▶ WORK TO COMPLETE
Your output should be the line with "のプロフィールをすべて閲覧" followed by every remaining line of the entries, reproduced exactly.

-- INPUT follows --

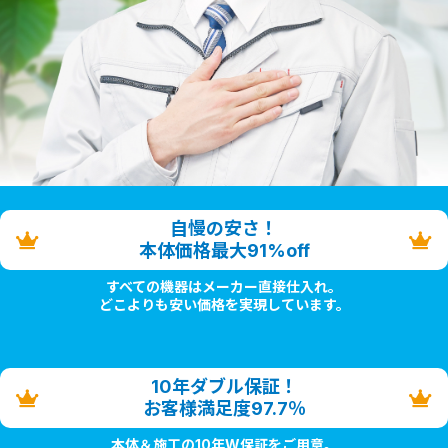
自慢の安さ！
本体価格最大91%off
すべての機器はメーカー直接仕入れ。
どこよりも安い価格を実現しています。
10年ダブル保証！
お客様満足度97.7％
本体＆施工の10年W保証をご用意。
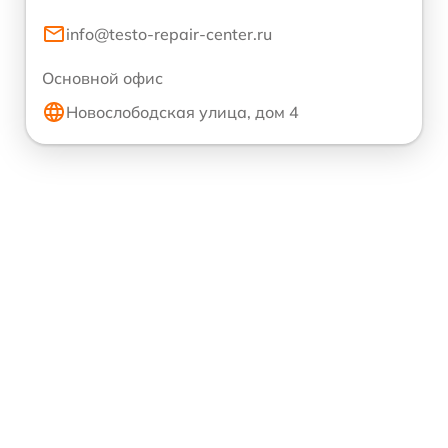
info@testo-repair-center.ru
Основной офис
Новослободская улица, дом 4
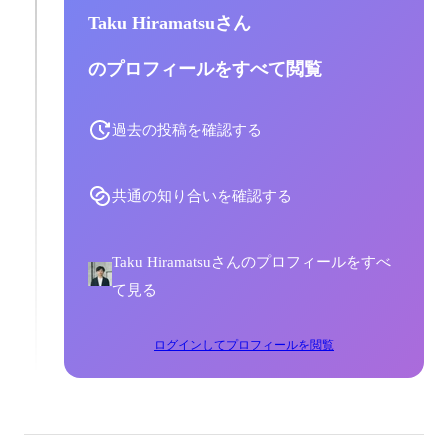
Taku Hiramatsuさん
のプロフィールをすべて閲覧
過去の投稿を確認する
共通の知り合いを確認する
Taku Hiramatsuさんのプロフィールをすべ
て見る
ログインしてプロフィールを閲覧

-- INPUT concluded --

▶ EXERCISE OUTPUT
のプロフィールをすべて閲覧
過去の投稿を確認する
共通の知り合いを確認する
Taku Hiramatsuさんのプロフィールをすべ
て見る
ログインしてプロフィールを閲覧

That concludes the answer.